* ACTIVITY
Every entry below needs to be printed again exactly, with its pictures left out.

Page-level text extractions:

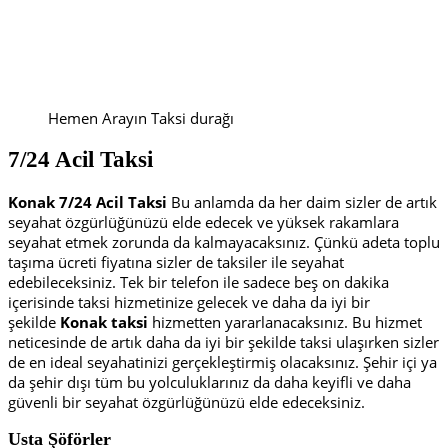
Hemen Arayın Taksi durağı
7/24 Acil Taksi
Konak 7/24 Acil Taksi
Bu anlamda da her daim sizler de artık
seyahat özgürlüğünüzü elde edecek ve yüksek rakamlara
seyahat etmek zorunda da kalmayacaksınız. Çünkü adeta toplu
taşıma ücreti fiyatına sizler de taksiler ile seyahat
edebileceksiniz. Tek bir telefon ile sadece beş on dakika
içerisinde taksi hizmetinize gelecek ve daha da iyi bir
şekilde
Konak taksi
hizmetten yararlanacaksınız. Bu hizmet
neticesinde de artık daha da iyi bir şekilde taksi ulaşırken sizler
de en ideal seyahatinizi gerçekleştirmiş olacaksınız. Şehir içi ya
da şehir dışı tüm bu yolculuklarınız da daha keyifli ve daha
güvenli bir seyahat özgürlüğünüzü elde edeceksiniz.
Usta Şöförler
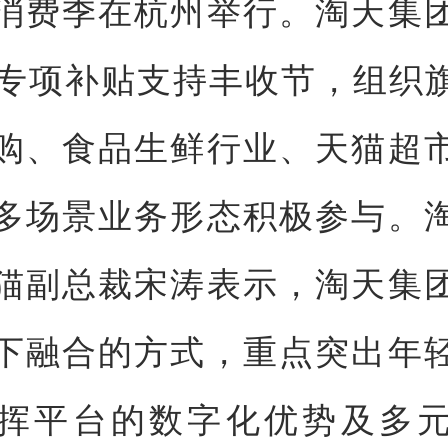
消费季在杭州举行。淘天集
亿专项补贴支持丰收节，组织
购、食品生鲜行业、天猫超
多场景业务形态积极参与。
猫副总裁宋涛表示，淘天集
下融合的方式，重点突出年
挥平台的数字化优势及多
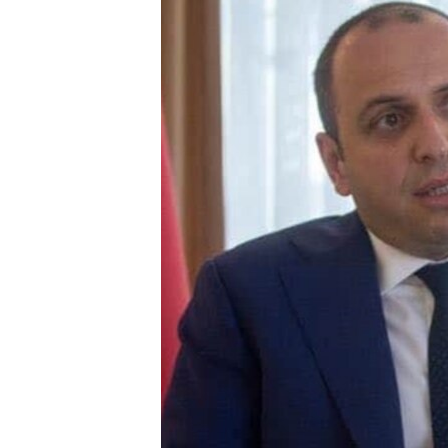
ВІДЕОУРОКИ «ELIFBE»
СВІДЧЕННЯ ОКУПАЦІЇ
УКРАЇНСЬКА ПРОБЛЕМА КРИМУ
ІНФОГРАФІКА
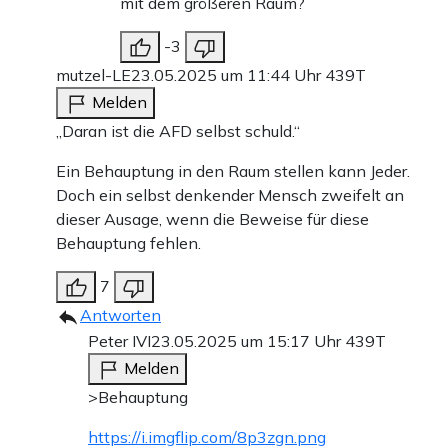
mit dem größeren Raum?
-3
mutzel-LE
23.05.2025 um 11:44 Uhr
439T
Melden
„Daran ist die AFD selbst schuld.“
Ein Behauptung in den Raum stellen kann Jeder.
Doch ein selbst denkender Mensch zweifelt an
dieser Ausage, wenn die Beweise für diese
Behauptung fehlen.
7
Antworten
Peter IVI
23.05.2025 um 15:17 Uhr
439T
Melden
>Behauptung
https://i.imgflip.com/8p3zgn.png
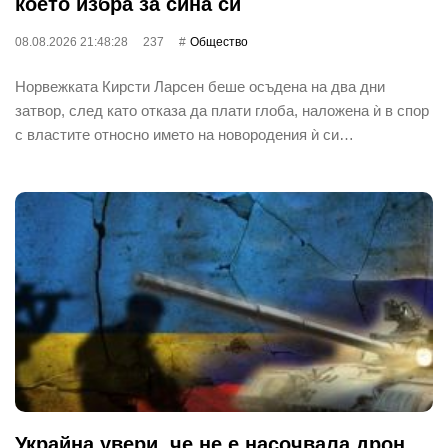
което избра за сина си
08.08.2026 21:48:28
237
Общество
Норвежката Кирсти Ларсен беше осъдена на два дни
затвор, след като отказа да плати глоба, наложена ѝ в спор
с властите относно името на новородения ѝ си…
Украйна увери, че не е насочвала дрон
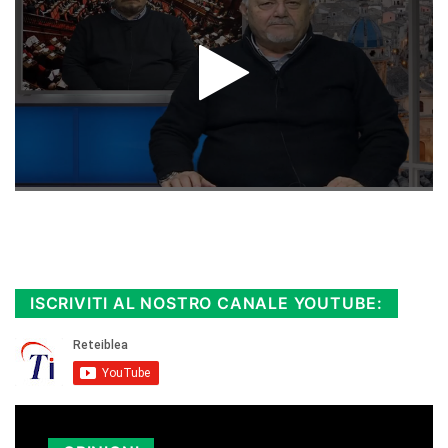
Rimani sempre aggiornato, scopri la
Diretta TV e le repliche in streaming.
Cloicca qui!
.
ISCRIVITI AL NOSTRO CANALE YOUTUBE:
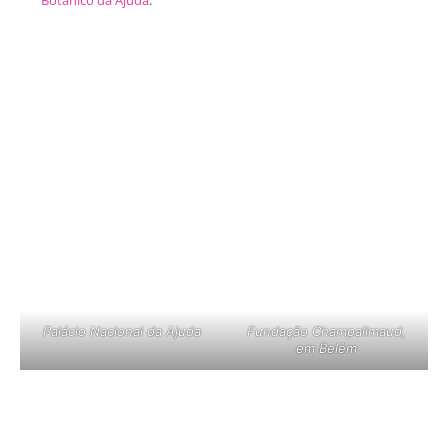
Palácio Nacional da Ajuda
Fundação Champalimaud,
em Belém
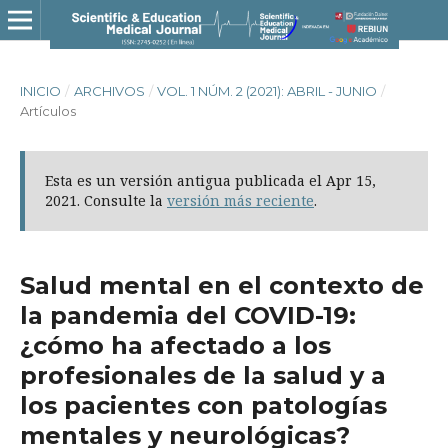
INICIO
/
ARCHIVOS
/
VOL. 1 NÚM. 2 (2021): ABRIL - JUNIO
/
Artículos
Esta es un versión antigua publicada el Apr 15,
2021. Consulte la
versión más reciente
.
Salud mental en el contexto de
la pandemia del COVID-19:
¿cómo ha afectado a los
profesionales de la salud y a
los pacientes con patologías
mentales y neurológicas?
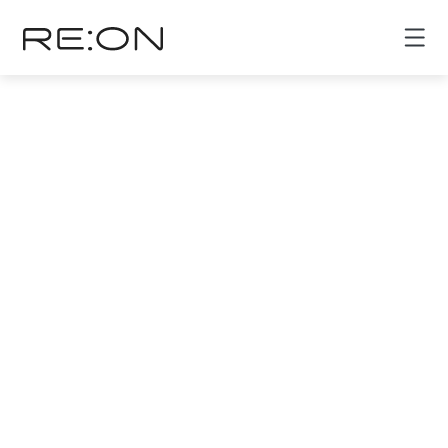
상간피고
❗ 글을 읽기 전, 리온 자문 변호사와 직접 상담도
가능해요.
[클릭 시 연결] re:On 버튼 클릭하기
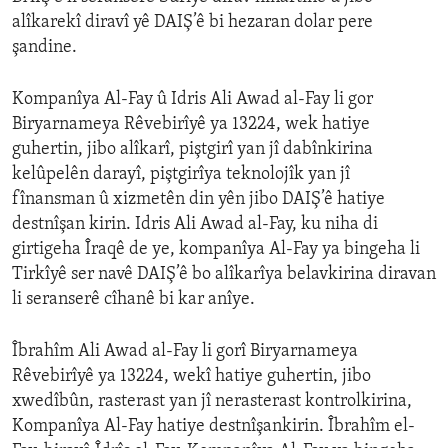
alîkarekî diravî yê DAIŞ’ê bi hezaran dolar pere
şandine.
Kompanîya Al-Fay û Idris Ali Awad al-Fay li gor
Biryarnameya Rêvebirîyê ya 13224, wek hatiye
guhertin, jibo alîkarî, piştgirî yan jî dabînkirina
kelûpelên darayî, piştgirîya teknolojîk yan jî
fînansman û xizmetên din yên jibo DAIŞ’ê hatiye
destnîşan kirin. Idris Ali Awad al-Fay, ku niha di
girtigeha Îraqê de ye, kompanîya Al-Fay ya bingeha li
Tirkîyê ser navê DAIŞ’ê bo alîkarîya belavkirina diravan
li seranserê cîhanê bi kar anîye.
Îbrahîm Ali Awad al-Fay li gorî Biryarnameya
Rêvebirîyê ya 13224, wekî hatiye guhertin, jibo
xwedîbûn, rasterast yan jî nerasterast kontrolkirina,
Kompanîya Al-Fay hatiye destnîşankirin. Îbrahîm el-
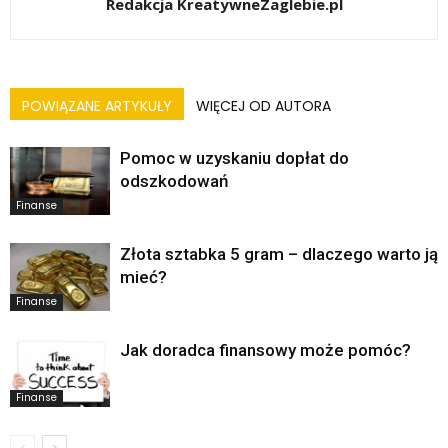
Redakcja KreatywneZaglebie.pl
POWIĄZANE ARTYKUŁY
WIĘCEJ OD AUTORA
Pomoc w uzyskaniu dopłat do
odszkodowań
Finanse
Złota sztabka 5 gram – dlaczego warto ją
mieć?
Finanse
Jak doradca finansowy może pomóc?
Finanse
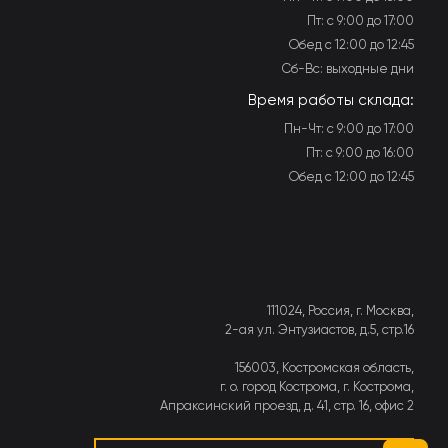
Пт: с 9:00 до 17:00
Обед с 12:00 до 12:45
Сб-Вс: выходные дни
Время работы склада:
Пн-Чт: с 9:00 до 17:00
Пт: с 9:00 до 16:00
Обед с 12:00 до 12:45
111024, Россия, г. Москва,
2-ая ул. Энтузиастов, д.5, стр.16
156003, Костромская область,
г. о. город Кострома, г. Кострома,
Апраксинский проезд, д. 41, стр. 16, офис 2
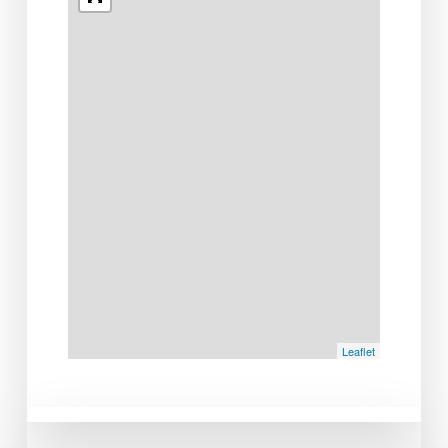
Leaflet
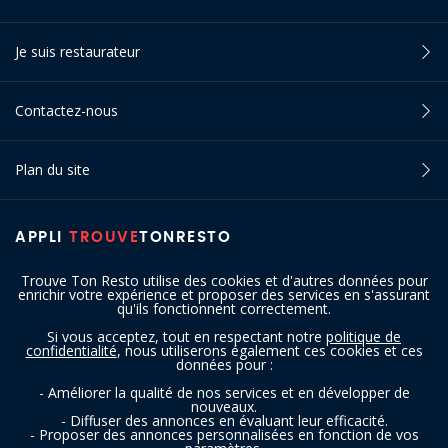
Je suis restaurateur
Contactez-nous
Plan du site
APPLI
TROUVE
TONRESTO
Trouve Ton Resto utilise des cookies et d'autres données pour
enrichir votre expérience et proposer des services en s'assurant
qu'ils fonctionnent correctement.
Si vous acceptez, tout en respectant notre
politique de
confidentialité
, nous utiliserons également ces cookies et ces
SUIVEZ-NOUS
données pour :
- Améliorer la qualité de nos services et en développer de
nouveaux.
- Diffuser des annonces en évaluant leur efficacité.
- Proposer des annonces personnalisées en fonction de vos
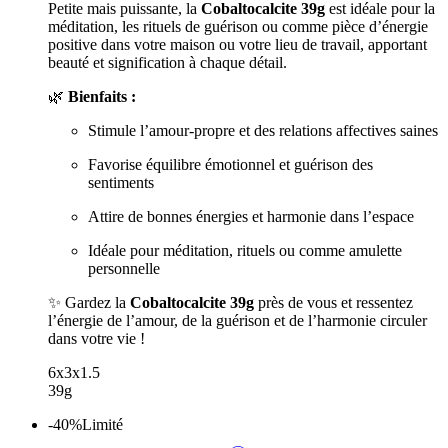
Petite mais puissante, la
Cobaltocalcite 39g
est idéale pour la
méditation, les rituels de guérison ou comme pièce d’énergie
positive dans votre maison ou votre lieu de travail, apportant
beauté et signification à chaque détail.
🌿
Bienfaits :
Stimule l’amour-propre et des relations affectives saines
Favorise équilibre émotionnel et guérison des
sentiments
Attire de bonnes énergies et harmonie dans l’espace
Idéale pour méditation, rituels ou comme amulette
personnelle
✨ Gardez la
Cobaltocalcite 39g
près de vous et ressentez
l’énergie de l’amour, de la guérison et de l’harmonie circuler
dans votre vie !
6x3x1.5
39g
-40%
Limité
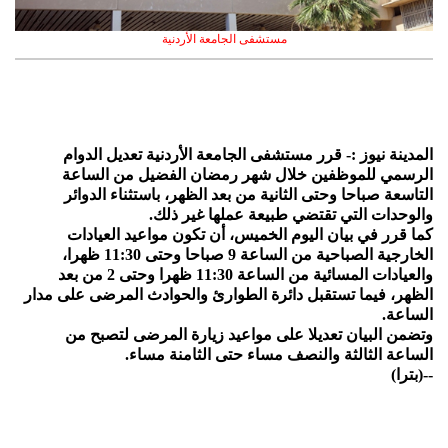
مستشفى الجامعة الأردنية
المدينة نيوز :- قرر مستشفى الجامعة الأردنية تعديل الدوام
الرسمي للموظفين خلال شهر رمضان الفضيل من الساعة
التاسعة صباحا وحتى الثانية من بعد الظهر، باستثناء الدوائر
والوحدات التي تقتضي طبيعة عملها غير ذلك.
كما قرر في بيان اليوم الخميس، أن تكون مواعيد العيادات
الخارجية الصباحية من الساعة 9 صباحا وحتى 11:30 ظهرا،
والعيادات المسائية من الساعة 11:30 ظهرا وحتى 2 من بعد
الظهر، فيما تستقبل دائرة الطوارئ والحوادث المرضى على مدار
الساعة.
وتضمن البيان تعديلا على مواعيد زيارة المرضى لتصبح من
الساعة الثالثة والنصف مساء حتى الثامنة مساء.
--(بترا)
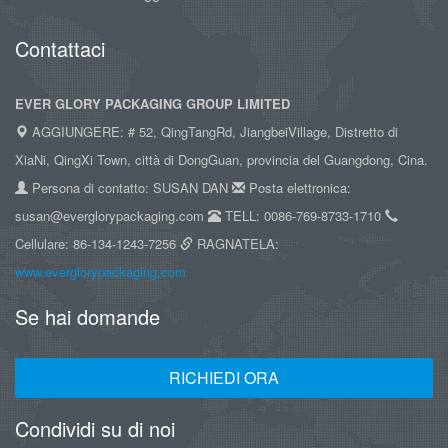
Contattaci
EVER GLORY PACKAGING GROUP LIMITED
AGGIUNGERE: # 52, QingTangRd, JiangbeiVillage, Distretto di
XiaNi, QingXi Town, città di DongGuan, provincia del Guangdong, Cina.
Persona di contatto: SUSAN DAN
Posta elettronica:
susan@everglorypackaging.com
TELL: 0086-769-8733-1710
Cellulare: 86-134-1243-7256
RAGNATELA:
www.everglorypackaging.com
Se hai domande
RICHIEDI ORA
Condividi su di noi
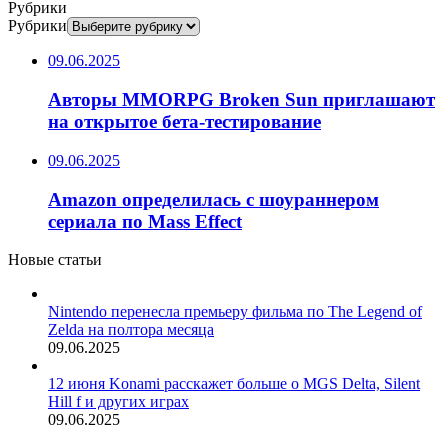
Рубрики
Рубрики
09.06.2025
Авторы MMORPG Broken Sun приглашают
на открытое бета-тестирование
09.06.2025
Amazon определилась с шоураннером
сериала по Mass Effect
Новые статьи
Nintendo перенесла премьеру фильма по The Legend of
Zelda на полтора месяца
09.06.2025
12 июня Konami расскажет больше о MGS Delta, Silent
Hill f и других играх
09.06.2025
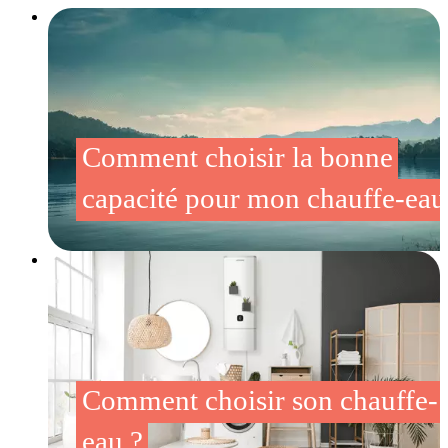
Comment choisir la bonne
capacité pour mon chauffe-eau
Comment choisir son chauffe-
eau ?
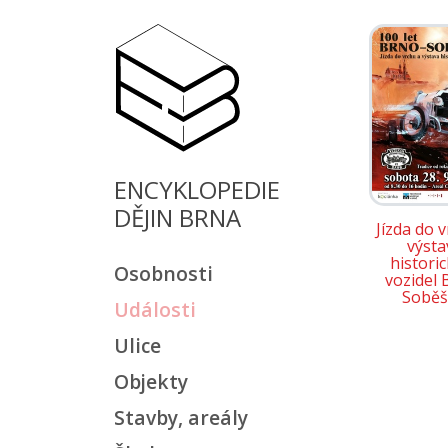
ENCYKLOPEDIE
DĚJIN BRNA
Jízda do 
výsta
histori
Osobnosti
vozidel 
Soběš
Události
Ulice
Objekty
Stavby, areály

* EXERCISE OUTPUT
Hemen Arayın Taksi durağı
7/24 Acil Taksi
Konak 7/24 Acil Taksi
Bu anlamda da her daim sizler de artık
seyahat özgürlüğünüzü elde edecek ve yüksek rakamlara
seyahat etmek zorunda da kalmayacaksınız. Çünkü adeta toplu
taşıma ücreti fiyatına sizler de taksiler ile seyahat
edebileceksiniz. Tek bir telefon ile sadece beş on dakika
içerisinde taksi hizmetinize gelecek ve daha da iyi bir
şekilde
Konak taksi
hizmetten yararlanacaksınız. Bu hizmet
neticesinde de artık daha da iyi bir şekilde taksi ulaşırken sizler
de en ideal seyahatinizi gerçekleştirmiş olacaksınız. Şehir içi ya
da şehir dışı tüm bu yolculuklarınız da daha keyifli ve daha
güvenli bir seyahat özgürlüğünüzü elde edeceksiniz.
Usta Şöförler
消费季在杭州举行。淘天集
亿专项补贴支持丰收节，组织
购、食品生鲜行业、天猫超
多场景业务形态积极参与。
猫副总裁宋涛表示，淘天集
下融合的方式，重点突出年
挥平台的数字化优势及多
ВІДЕОУРОКИ «ELIFBE»
СВІДЧЕННЯ ОКУПАЦІЇ
УКРАЇНСЬКА ПРОБЛЕМА КРИМУ
ІНФОГРАФІКА
mit dem größeren Raum?
-3
mutzel-LE
23.05.2025 um 11:44 Uhr
439T
Melden
„Daran ist die AFD selbst schuld.“
Ein Behauptung in den Raum stellen kann Jeder.
Doch ein selbst denkender Mensch zweifelt an
dieser Ausage, wenn die Beweise für diese
Behauptung fehlen.
7
Antworten
Peter IVI
23.05.2025 um 15:17 Uhr
439T
Melden
>Behauptung
https://i.imgflip.com/8p3zgn.png
което избра за сина си
08.08.2026 21:48:28
237
Общество
Норвежката Кирсти Ларсен беше осъдена на два дни
затвор, след като отказа да плати глоба, наложена ѝ в спор
с властите относно името на новородения ѝ си…
Украйна увери, че не е насочвала дрон
Rimani sempre aggiornato, scopri la
Diretta TV e le repliche in streaming.
Cloicca qui!
.
ISCRIVITI AL NOSTRO CANALE YOUTUBE:
Palácio Nacional da Ajuda
Fundação Champalimaud,
em Belém
INICIO
/
ARCHIVOS
/
VOL. 1 NÚM. 2 (2021): ABRIL - JUNIO
/
Artículos
Esta es un versión antigua publicada el Apr 15,
2021. Consulte la
versión más reciente
.
Salud mental en el contexto de
la pandemia del COVID-19:
¿cómo ha afectado a los
profesionales de la salud y a
los pacientes con patologías
mentales y neurológicas?
상간피고
❗ 글을 읽기 전, 리온 자문 변호사와 직접 상담도
가능해요.
[클릭 시 연결] re:On 버튼 클릭하기
alîkarekî diravî yê DAIŞ’ê bi hezaran dolar pere
şandine.
Kompanîya Al-Fay û Idris Ali Awad al-Fay li gor
Biryarnameya Rêvebirîyê ya 13224, wek hatiye
guhertin, jibo alîkarî, piştgirî yan jî dabînkirina
kelûpelên darayî, piştgirîya teknolojîk yan jî
fînansman û xizmetên din yên jibo DAIŞ’ê hatiye
destnîşan kirin. Idris Ali Awad al-Fay, ku niha di
girtigeha Îraqê de ye, kompanîya Al-Fay ya bingeha li
Tirkîyê ser navê DAIŞ’ê bo alîkarîya belavkirina diravan
li seranserê cîhanê bi kar anîye.
Îbrahîm Ali Awad al-Fay li gorî Biryarnameya
Rêvebirîyê ya 13224, wekî hatiye guhertin, jibo
xwedîbûn, rasterast yan jî nerasterast kontrolkirina,
Kompanîya Al-Fay hatiye destnîşankirin. Îbrahîm el-
Redakcja KreatywneZaglebie.pl
POWIĄZANE ARTYKUŁY
WIĘCEJ OD AUTORA
Pomoc w uzyskaniu dopłat do
odszkodowań
Finanse
Złota sztabka 5 gram – dlaczego warto ją
mieć?
Finanse
Jak doradca finansowy może pomóc?
Finanse
Пт: с 9:00 до 17:00
Обед с 12:00 до 12:45
Сб-Вс: выходные дни
Время работы склада:
Пн-Чт: с 9:00 до 17:00
Пт: с 9:00 до 16:00
Обед с 12:00 до 12:45
111024, Россия, г. Москва,
2-ая ул. Энтузиастов, д.5, стр.16
156003, Костромская область,
г. о. город Кострома, г. Кострома,
Апраксинский проезд, д. 41, стр. 16, офис 2
Leaflet
Je suis restaurateur
Contactez-nous
Plan du site
APPLI
TROUVE
TONRESTO
Trouve Ton Resto utilise des cookies et d'autres données pour
enrichir votre expérience et proposer des services en s'assurant
qu'ils fonctionnent correctement.
Si vous acceptez, tout en respectant notre
politique de
confidentialité
, nous utiliserons également ces cookies et ces
SUIVEZ-NOUS
données pour :
- Améliorer la qualité de nos services et en développer de
nouveaux.
- Diffuser des annonces en évaluant leur efficacité.
- Proposer des annonces personnalisées en fonction de vos
Petite mais puissante, la
Cobaltocalcite 39g
est idéale pour la
méditation, les rituels de guérison ou comme pièce d’énergie
positive dans votre maison ou votre lieu de travail, apportant
beauté et signification à chaque détail.
🌿
Bienfaits :
Stimule l’amour-propre et des relations affectives saines
Favorise équilibre émotionnel et guérison des
sentiments
Attire de bonnes énergies et harmonie dans l’espace
Idéale pour méditation, rituels ou comme amulette
personnelle
✨ Gardez la
Cobaltocalcite 39g
près de vous et ressentez
l’énergie de l’amour, de la guérison et de l’harmonie circuler
dans votre vie !
6x3x1.5
39g
-40%
Limité
مستشفى الجامعة الأردنية
المدينة نيوز :- قرر مستشفى الجامعة الأردنية تعديل الدوام
الرسمي للموظفين خلال شهر رمضان الفضيل من الساعة
التاسعة صباحا وحتى الثانية من بعد الظهر، باستثناء الدوائر
والوحدات التي تقتضي طبيعة عملها غير ذلك.
كما قرر في بيان اليوم الخميس، أن تكون مواعيد العيادات
الخارجية الصباحية من الساعة 9 صباحا وحتى 11:30 ظهرا،
والعيادات المسائية من الساعة 11:30 ظهرا وحتى 2 من بعد
الظهر، فيما تستقبل دائرة الطوارئ والحوادث المرضى على مدار
الساعة.
وتضمن البيان تعديلا على مواعيد زيارة المرضى لتصبح من
الساعة الثالثة والنصف مساء حتى الثامنة مساء.
--(بترا)
Contattaci
EVER GLORY PACKAGING GROUP LIMITED
AGGIUNGERE: # 52, QingTangRd, JiangbeiVillage, Distretto di
XiaNi, QingXi Town, città di DongGuan, provincia del Guangdong, Cina.
Persona di contatto: SUSAN DAN
Posta elettronica:
susan@everglorypackaging.com
TELL: 0086-769-8733-1710
Cellulare: 86-134-1243-7256
RAGNATELA:
www.everglorypackaging.com
Se hai domande
RICHIEDI ORA
Condividi su di noi
Рубрики
Рубрики
09.06.2025
Авторы MMORPG Broken Sun приглашают
на открытое бета-тестирование
09.06.2025
Amazon определилась с шоураннером
сериала по Mass Effect
Новые статьи
Nintendo перенесла премьеру фильма по The Legend of
Zelda на полтора месяца
09.06.2025
12 июня Konami расскажет больше о MGS Delta, Silent
Hill f и других играх
09.06.2025
Comment choisir la bonne
capacité pour mon chauffe-eau
Comment choisir son chauffe-
eau ?
ENCYKLOPEDIE
DĚJIN BRNA
Jízda do 
výsta
histori
Osobnosti
vozidel 
Soběš
Události
Ulice
Objekty
Stavby, areály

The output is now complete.